Jul 29, 2009

2nd August 2009; Truffaut's 400 BLOWS


400 BLOWS
A film by François Truffaut
Country : france
Year : 1959
Runtime:99 min
French with English subtitles
2nd August 2009 ; 5.45 pm
Ashwin Hospital Auditorium
Call 94430 39630
http://konangalfilmsociety.blogspot.com/

I demand that a film express either the joy of making cinema or the agony of
making cinema. I am not at all interested in anything in between. –

François Truffaut

“The 400 Blows,” from 1959, is still the best; indeed, time has fortified this sharp, slender account of a misbegotten boyhood into one of the unassailable monuments of French cinema.
Francois Truffaut's "The 400 Blows" (1959) is one of the most intensely touching stories ever made about a young adolescent. Inspired by Truffaut's own early life, it shows a resourceful boy growing up in Paris and apparently dashing headlong into a life of crime. Adults see him as a troublemaker.

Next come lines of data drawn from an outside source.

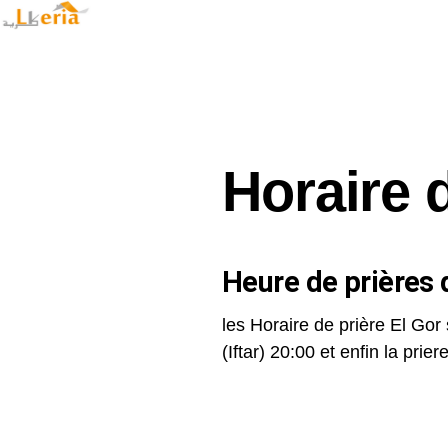
Horaire 
Heure de prières d
les Horaire de prière El Gor 
(Iftar) 20:00 et enfin la priere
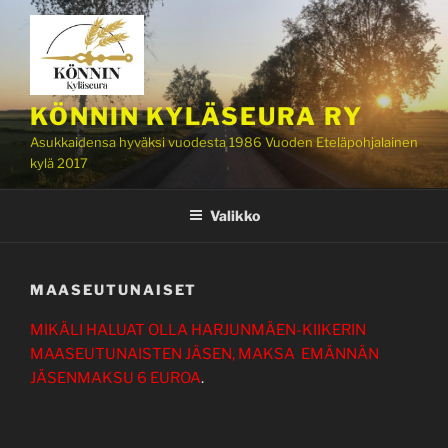
Siirry
sisältöön
KÖNNIN KYLÄSEURA RY
Asukkaidensa hyväksi vuodesta 1986 Vuoden Eteläpohjalainen
kylä 2017
Valikko
MAASEUTUNAISET
MIKÄLI HALUAT OLLA HARJUNMÄEN-KIIKERIN
MAASEUTUNAISTEN JÄSEN, MAKSA EMÄNNÄN
JÄSENMAKSU 6 EUROA
.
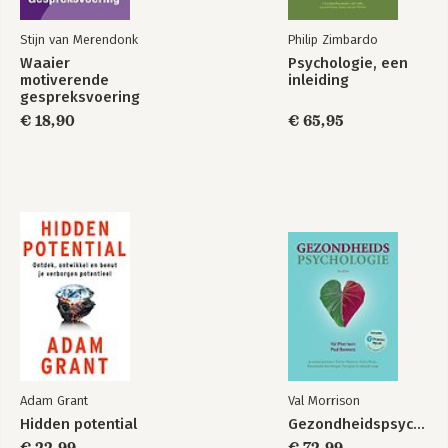
Stijn van Merendonk
Philip Zimbardo
Waaier
Psychologie, een
motiverende
inleiding
gespreksvoering
€ 18,90
€ 65,95
Adam Grant
Val Morrison
Hidden potential
Gezondheidspsychologie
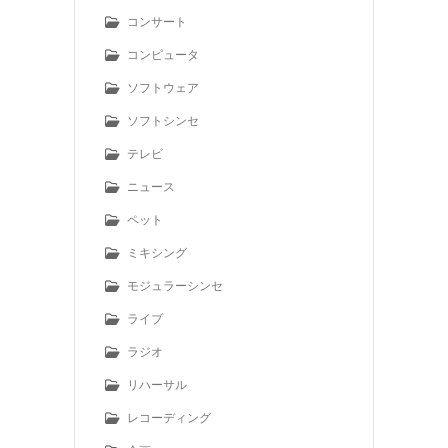
コンサート
コンピュータ
ソフトウェア
ソフトシンセ
テレビ
ニュース
ペット
ミキシング
モジュラーシンセ
ライブ
ラジオ
リハーサル
レコーディング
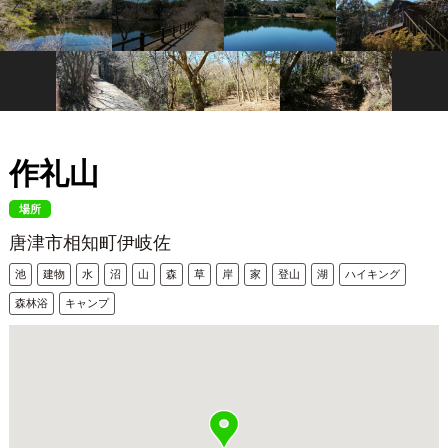
作礼山
場所
唐津市相知町伊岐佐
池
建物
水
沼
山
森
草
岸
家
登山
湖
ハイキング
森林浴
キャンプ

The title, 'Les quatre cent coups' is literally translated as The 400 Blows; however, since it's an idiom, a direct translation is imperfect. The phrase loosely means "Raising Hell", and, while that's not an English interpretation, it's a reasonable approximation.
We are allowed to share some of his private moments, as when he lights a candle before a little shrine to Balzac in his bedroom. The film's famous final shot, a zoom in to a freeze frame, shows him looking directly into the camera. He has just run away from a house of detention, and is on the beach, caught between land and water, between past and future. It is the first time he has seen the sea.
Antoine Doinel was played by Jean-Pierre Leaud, who has a kind of solemn detachment, as if his heart had suffered obscure wounds long before the film began. This was the first in a long collaboration between actor and director.
It is said that this film, which M. Truffaut has written, directed and produced, is autobiographical. That may well explain the feeling of intimate occurrence that is packed into all its candid scenes. From the introductory sequence, which takes the viewer in an automobile through middle-class quarters of Paris in the shadow of the Eiffel Tower, while a curiously rollicking yet plaintive musical score is played, one gets a profound impression of being personally involved—a hard-by observer, if not participant, in the small joys and sorrows of the boy.



Truffaut was cinema

François Roland Truffaut was born in Paris on 6 February, 1932, son of Jeanine de Monferrand and an unknown father. His mother's future husband took him on as an adopted son and gave him his surname. But that was all. From birth the boy was placed in the hands of a nanny, such was the family's shame of having a single mother. From this stranger's hands he was rescued by his maternal grandmother, who took him to live at her house. His grandfather imposed discipline relieved only by the literary and musical predisposition of his grandmother, who taught the boy to love books. Upon her death François, aged ten, moved in with his parents for the first time.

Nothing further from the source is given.